> [Goal of the exercise]: With the pictures set aside, return the lines below exactly, beginning at the first and ending at the line containing "hydraulische schijfremmen van".

[Transcribed page contents]
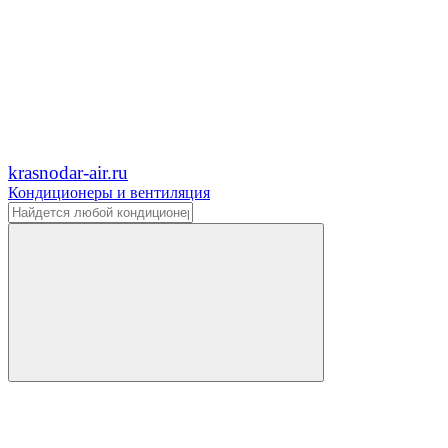
krasnodar-air.ru
Кондиционеры и вентиляция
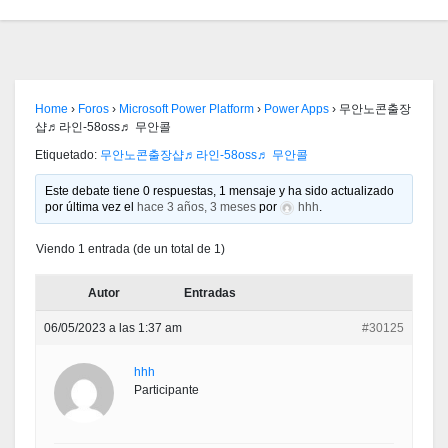
Home
›
Foros
›
Microsoft Power Platform
›
Power Apps
›
무안노콘출장
샵♬라인-58oss♬ 무안콜
Etiquetado:
무안노콘출장샵♬라인-58oss♬ 무안콜
Este debate tiene 0 respuestas, 1 mensaje y ha sido actualizado
por última vez el
hace 3 años, 3 meses
por
hhh
.
Viendo 1 entrada (de un total de 1)
Autor
Entradas
06/05/2023 a las 1:37 am
#30125
hhh
Participante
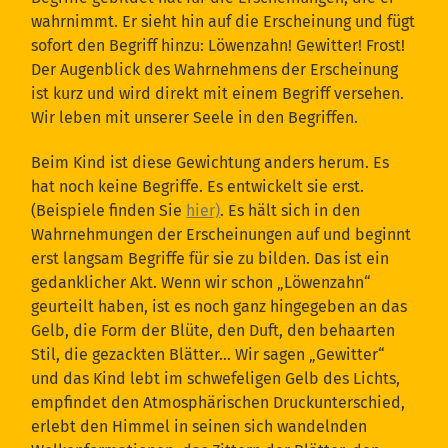
wahrnimmt. Er sieht hin auf die Erscheinung und fügt
sofort den Begriff hinzu: Löwenzahn! Gewitter! Frost!
Der Augenblick des Wahrnehmens der Erscheinung
ist kurz und wird direkt mit einem Begriff versehen.
Wir leben mit unserer Seele in den Begriffen.
Beim Kind ist diese Gewichtung anders herum. Es
hat noch keine Begriffe. Es entwickelt sie erst.
(Beispiele finden Sie
hier)
. Es hält sich in den
Wahrnehmungen der Erscheinungen auf und beginnt
erst langsam Begriffe für sie zu bilden. Das ist ein
gedanklicher Akt. Wenn wir schon „Löwenzahn“
geurteilt haben, ist es noch ganz hingegeben an das
Gelb, die Form der Blüte, den Duft, den behaarten
Stil, die gezackten Blätter… Wir sagen „Gewitter“
und das Kind lebt im schwefeligen Gelb des Lichts,
empfindet den Atmosphärischen Druckunterschied,
erlebt den Himmel in seinen sich wandelnden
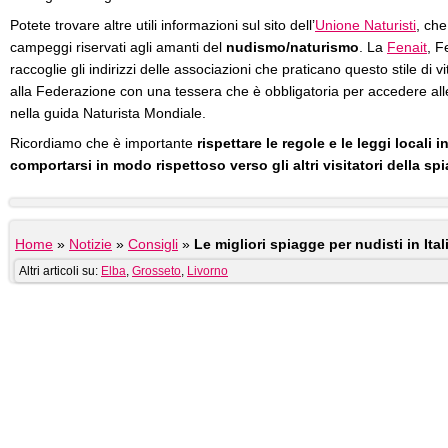
Potete trovare altre utili informazioni sul sito dell’
Unione Naturisti
, che
campeggi riservati agli amanti del
nudismo/naturismo
. La
Fenait
, F
raccoglie gli indirizzi delle associazioni che praticano questo stile di vi
alla Federazione con una tessera che è obbligatoria per accedere alle
nella guida Naturista Mondiale.
Ricordiamo che è importante
rispettare le regole e le leggi locali 
comportarsi in modo rispettoso verso gli altri visitatori della sp
Home
»
Notizie
»
Consigli
»
Le migliori spiagge per nudisti in Ital
Altri articoli su:
Elba
,
Grosseto
,
Livorno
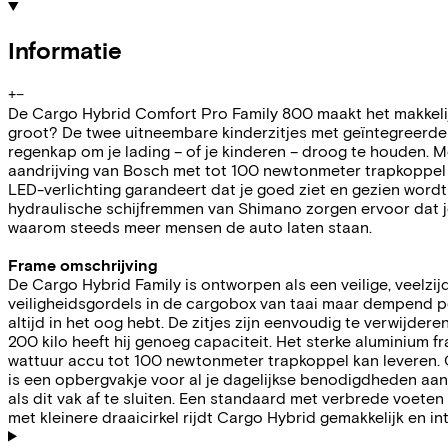
Informatie
+
−
De Cargo Hybrid Comfort Pro Family 800 maakt het makkelijker
groot? De twee uitneembare kinderzitjes met geïntegreerde ve
regenkap om je lading – of je kinderen – droog te houden.
aandrijving van Bosch met tot 100 newtonmeter trapkoppel e
LED-verlichting garandeert dat je goed ziet en gezien wordt
hydraulische schijfremmen van Shimano zorgen ervoor dat je 
waarom steeds meer mensen de auto laten staan.
Frame omschrijving
De Cargo Hybrid Family is ontworpen als een veilige, veelzi
veiligheidsgordels in de cargobox van taai maar dempend po
altijd in het oog hebt. De zitjes zijn eenvoudig te verwij
200 kilo heeft hij genoeg capaciteit. Het sterke aluminiu
wattuur accu tot 100 newtonmeter trapkoppel kan leveren.
is een opbergvakje voor al je dagelijkse benodigdheden aan 
als dit vak af te sluiten. Een standaard met verbrede voete
met kleinere draaicirkel rijdt Cargo Hybrid gemakkelijk en intu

> [Response]:
krasnodar-air.ru
Кондиционеры и вентиляция
Home
›
Foros
›
Microsoft Power Platform
›
Power Apps
›
무안노콘출장
샵♬라인-58oss♬ 무안콜
Etiquetado:
무안노콘출장샵♬라인-58oss♬ 무안콜
Este debate tiene 0 respuestas, 1 mensaje y ha sido actualizado
por última vez el
hace 3 años, 3 meses
por
hhh
.
Viendo 1 entrada (de un total de 1)
Autor
Entradas
06/05/2023 a las 1:37 am
#30125
hhh
Participante
wahrnimmt. Er sieht hin auf die Erscheinung und fügt
sofort den Begriff hinzu: Löwenzahn! Gewitter! Frost!
Der Augenblick des Wahrnehmens der Erscheinung
ist kurz und wird direkt mit einem Begriff versehen.
Wir leben mit unserer Seele in den Begriffen.
Beim Kind ist diese Gewichtung anders herum. Es
hat noch keine Begriffe. Es entwickelt sie erst.
(Beispiele finden Sie
hier)
. Es hält sich in den
Wahrnehmungen der Erscheinungen auf und beginnt
erst langsam Begriffe für sie zu bilden. Das ist ein
gedanklicher Akt. Wenn wir schon „Löwenzahn“
geurteilt haben, ist es noch ganz hingegeben an das
Gelb, die Form der Blüte, den Duft, den behaarten
Stil, die gezackten Blätter… Wir sagen „Gewitter“
und das Kind lebt im schwefeligen Gelb des Lichts,
empfindet den Atmosphärischen Druckunterschied,
erlebt den Himmel in seinen sich wandelnden
Potete trovare altre utili informazioni sul sito dell’
Unione Naturisti
, che
campeggi riservati agli amanti del
nudismo/naturismo
. La
Fenait
, F
raccoglie gli indirizzi delle associazioni che praticano questo stile di vi
alla Federazione con una tessera che è obbligatoria per accedere alle
nella guida Naturista Mondiale.
Ricordiamo che è importante
rispettare le regole e le leggi locali 
comportarsi in modo rispettoso verso gli altri visitatori della sp
Home
»
Notizie
»
Consigli
»
Le migliori spiagge per nudisti in Ital
Altri articoli su:
Elba
,
Grosseto
,
Livorno
Informatie
+
−
De Cargo Hybrid Comfort Pro Family 800 maakt het makkelijker
groot? De twee uitneembare kinderzitjes met geïntegreerde ve
regenkap om je lading – of je kinderen – droog te houden.
aandrijving van Bosch met tot 100 newtonmeter trapkoppel e
LED-verlichting garandeert dat je goed ziet en gezien wordt
hydraulische schijfremmen van Shimano zorgen ervoor dat je 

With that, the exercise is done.